煙が充満する中、シルフィはうな重に舌鼓を打つ。
その姿を隣で見ながら私は一抹の不安を覚えていた。
確かにSNSに投稿すればバズる――。
シルフィさんの美しさを讃えるコメントが殺到し、私にも少なからず恩恵もあった。
だが、これは……まったく持って割に合わない!
もうカードの枠も全て使い切ってしまった。
さすがに親には頼れないし……どうしよう。
私が頭を抱えていると、シルフィさんが嬉しそうにタブレットを持って来た。
「おい溝口、インターネットでマグロ解体ショーというものを見つけたのだが……」
「……」
* * *
「お願いします! もう、ホント限界なんです!」
切羽詰まった声だった。
「ちょ……溝口さん、困りますよ。

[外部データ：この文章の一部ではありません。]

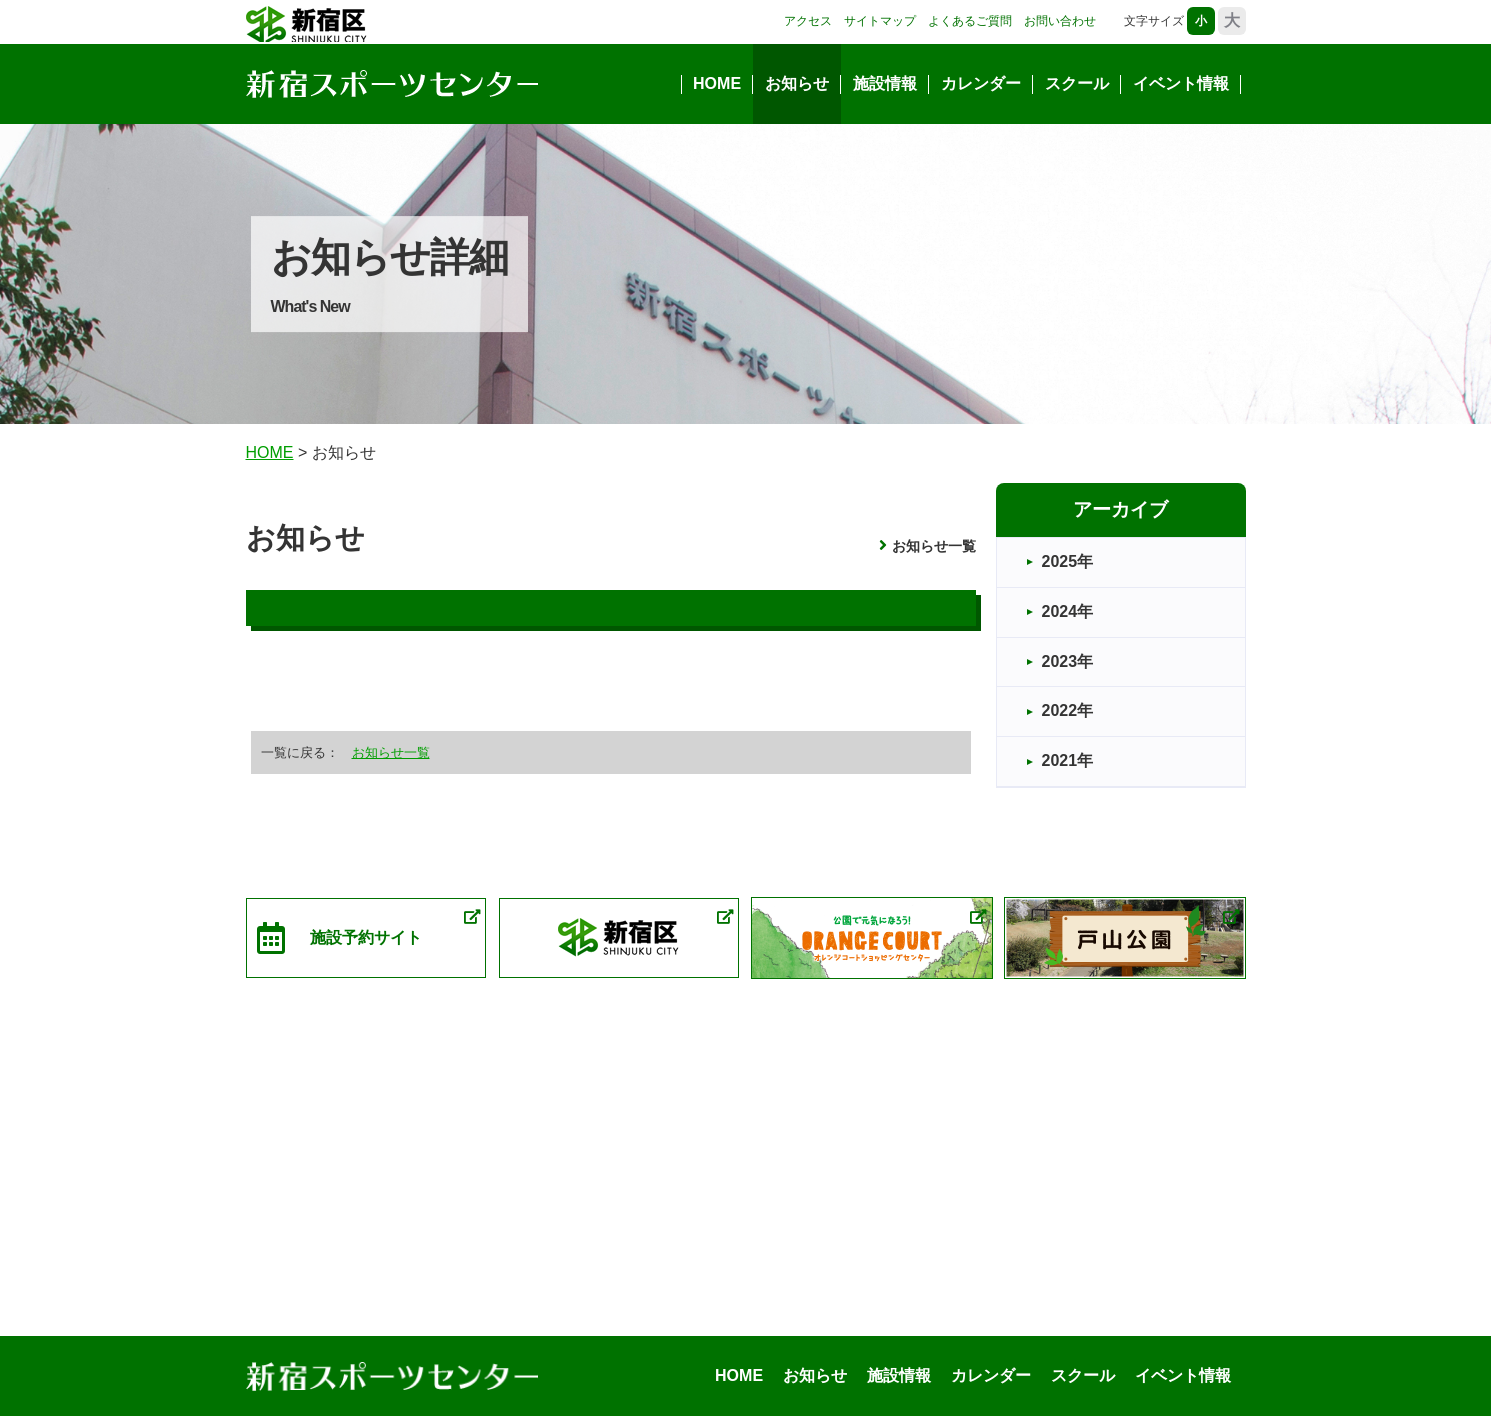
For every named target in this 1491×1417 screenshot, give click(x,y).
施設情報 (885, 83)
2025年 (1068, 561)
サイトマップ (880, 21)
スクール (1077, 83)
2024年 (1068, 611)
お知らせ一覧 (934, 546)
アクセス (808, 21)
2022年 (1068, 710)
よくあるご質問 (970, 21)
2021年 (1068, 760)
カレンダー (981, 83)
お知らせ (797, 83)
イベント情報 (1181, 83)
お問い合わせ (1060, 21)
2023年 (1068, 661)
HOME (717, 83)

ここじゃあらぬ誤解を受けそうなんで……あ、そうだ、後でそこのカフェで話しましょうか? 今日はバイト早めに上がらせてもらいますから」
「あ、ありがとうございます。お仕事中にすみませんでした……私、カフェで待ってます」
「じゃあ、なるべく早く行きますので」
溝口さんはぺこりと頭を下げ、ウチの店の斜め前にあるカフェに向かった。
一体、何があったんだろう……。
あの猫っぽい小悪魔的な雰囲気は無くなってしまっていた。
「少し……痩せたかな?」
溝口さんがカフェに入るのを見届け、俺は仕事に戻った。